Shipbuilding trouble in Poland is stoking political implications outside its borders. The European Commission has rejected a plan by the Gdansk shipyard to take until 2014 to complete a reduction in its capacity. This piles pressure on Warsaw. Brussels says Gdansk must slim down to avoid having to repay hefty state subsidies, which could trigger the yard’s bankruptcy. Internal Market Commissioner Charlie McCreevy takes a tough line: “Shipyards in other countries as well as other Polish shipyards have considerably reduced their capacity. Gdansk shipyards can not be an exception.”
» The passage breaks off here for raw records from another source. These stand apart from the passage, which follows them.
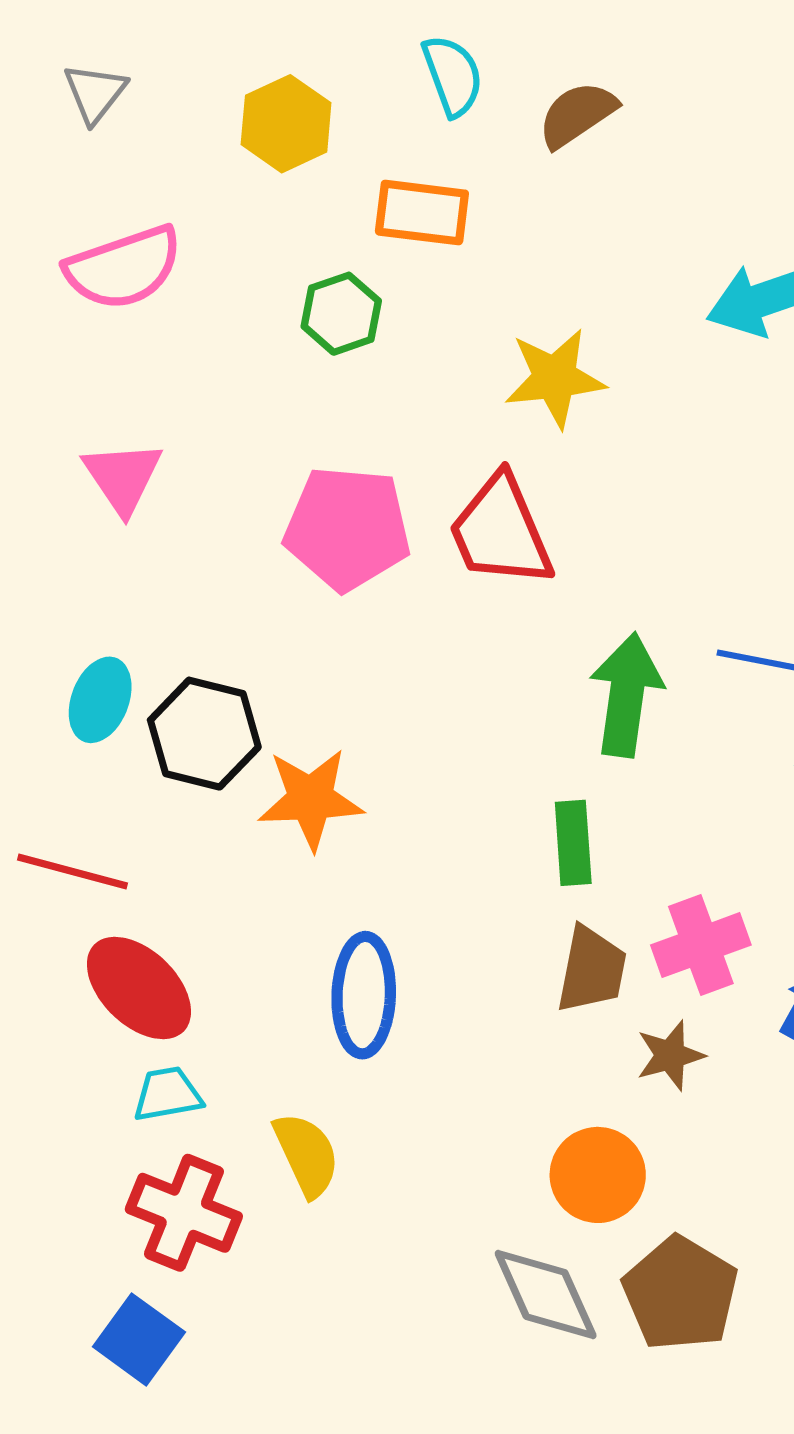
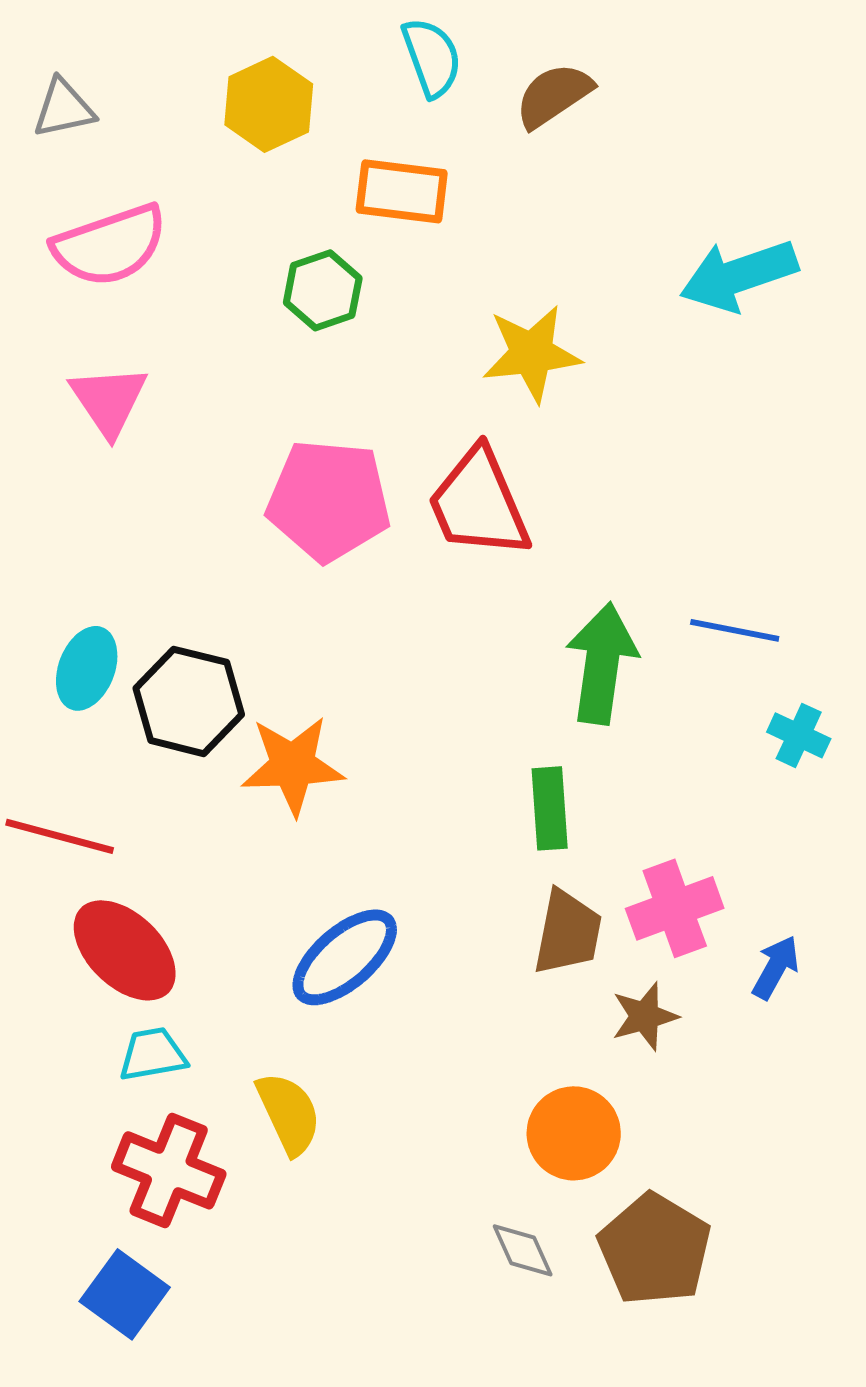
gray triangle: (95, 93) -> (64, 108), moved, turned 40
pink triangle: (123, 477) -> (109, 400), moved
blue ellipse: (364, 995) -> (345, 957), turned 47
gray diamond: (546, 1294) -> (523, 1250), size x0.6

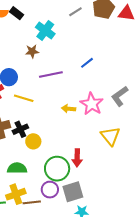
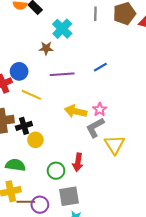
gray line: (75, 12) -> (95, 14), turned -64
gray L-shape: (120, 96) -> (95, 127), moved
pink star: (92, 104) -> (100, 109), size x0.6
yellow arrow: (69, 109) -> (76, 111), size x1.5
green circle: (57, 169) -> (56, 171), size x0.7
purple circle: (50, 190) -> (40, 205), moved

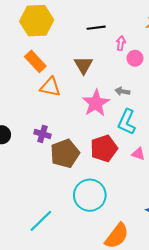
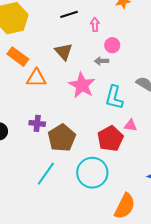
pink circle: (135, 58) -> (112, 45), moved
gray arrow: (122, 91) -> (102, 61), moved
red pentagon: (104, 148) -> (110, 139), moved
cyan line: (41, 221) -> (46, 174), moved

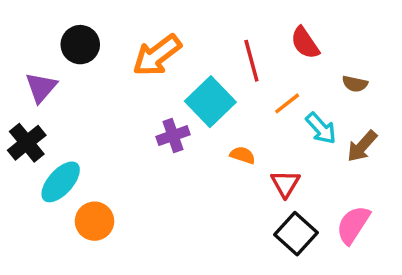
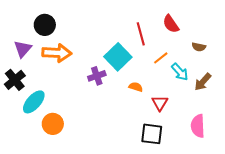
orange arrow: (157, 55) -> (57, 53), moved, turned -140
pink semicircle: (353, 225) -> (198, 126), turned -35
black square: (296, 234) -> (152, 134), moved, turned -35

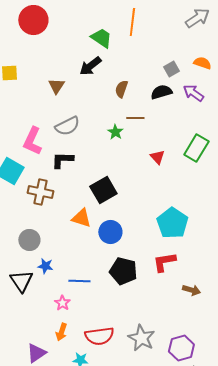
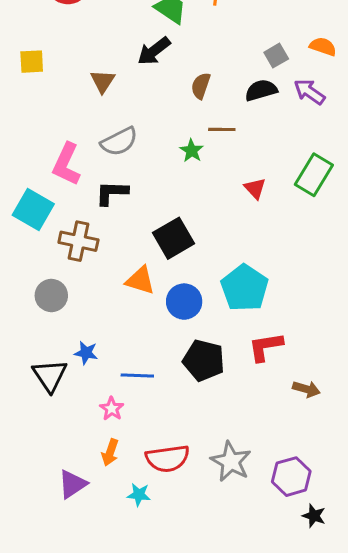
cyan pentagon: (172, 223) -> (244, 288), moved
gray circle: (29, 240) -> (51, 295), moved

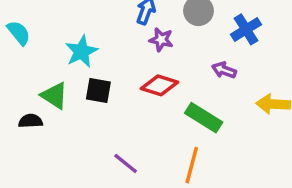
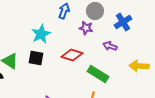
purple star: (161, 40) -> (86, 28), moved
cyan star: (81, 51) -> (41, 34), moved

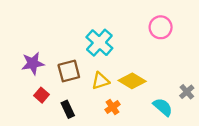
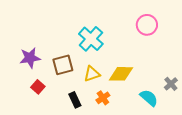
yellow diamond: (132, 81) -> (121, 74), turned -30
black rectangle: (68, 109) -> (75, 100), moved

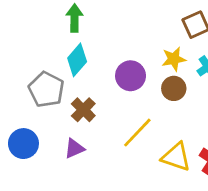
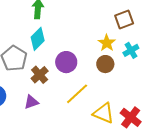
yellow star: (174, 59) -> (107, 43), turned -30
purple circle: (131, 76) -> (66, 62), moved

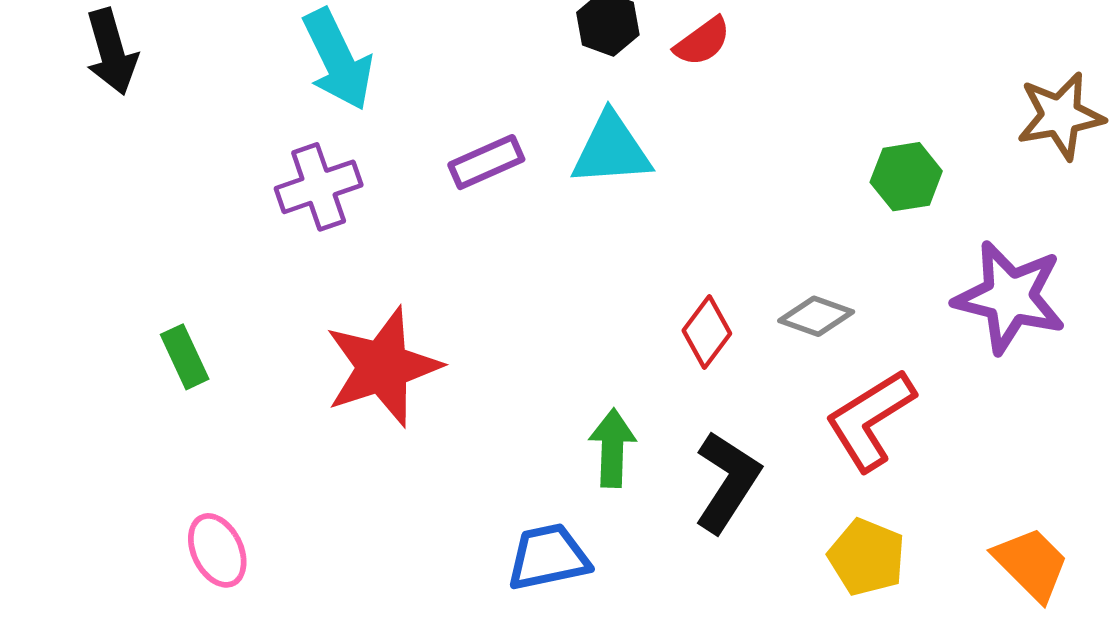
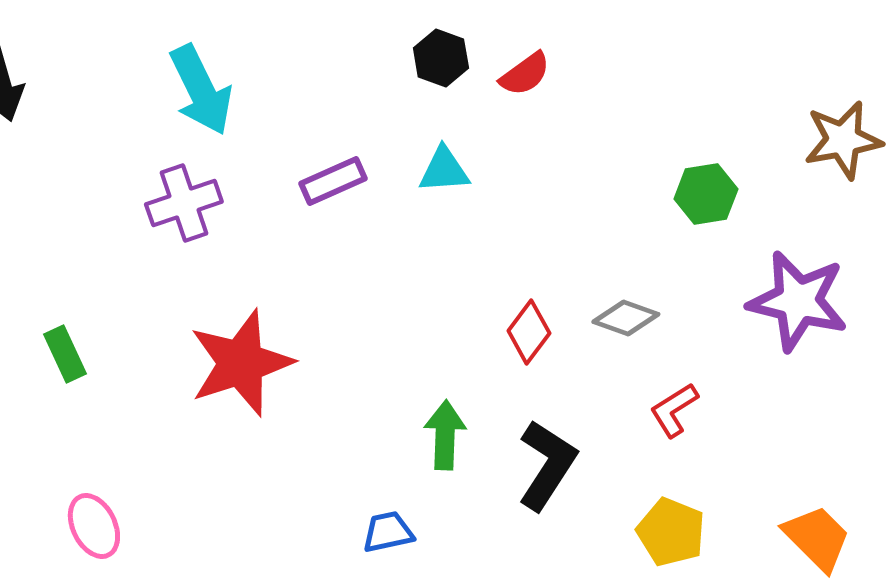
cyan triangle: (611, 150) -> (444, 170), size x0.7
red L-shape: (870, 420) -> (674, 410), size x0.6
blue trapezoid: (548, 557) -> (388, 532), size x0.7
With his country poised for an early parliamentary election this autumn, speaking in Strasbourg MEP Bronislaw Geremek pleads the case for leniency: “What we’re saying is not to close… Don’t ask for a two-thirds cut in capacity but one third. If the Commission simply answered no to that, there would be a eurosceptic or anti-European reaction during the course of the electoral campaign.”
As Polish workers protested in Brussels last Friday, the commissioner for competition affairs, Neelie Kroes, said she was acting to save the shipyard, not shut it. The yard is set to be privatised under the plan. Under EU rules, governments can give financial help to ailing companies only if the cash is accompanied by plans to make the firms viable in the long term.